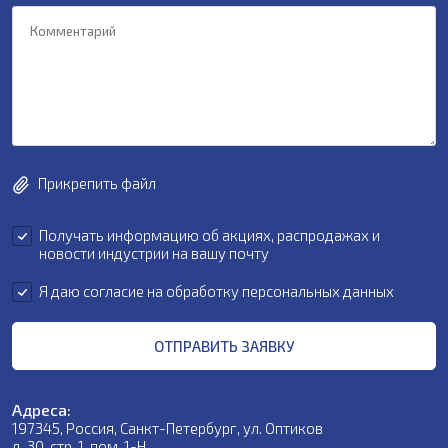
Прикрепить файл
Получать информацию об акциях, распродажах и
новости индустрии на вашу почту
Я даю
согласие на обработку персональных данных
ОТПРАВИТЬ ЗАЯВКУ
Адреса:
197345, Россия, Санкт-Петербург, ул. Оптиков
д. 30, стр. 1, пом. 1-Н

········

## Required action
Please copy the line that holds "ОТПРАВИТЬ ЗАЯВКУ" and each line under it through the last line above, exactly as they stand, adding nothing.

## Solution for this problem
ОТПРАВИТЬ ЗАЯВКУ
Адреса:
197345, Россия, Санкт-Петербург, ул. Оптиков
д. 30, стр. 1, пом. 1-Н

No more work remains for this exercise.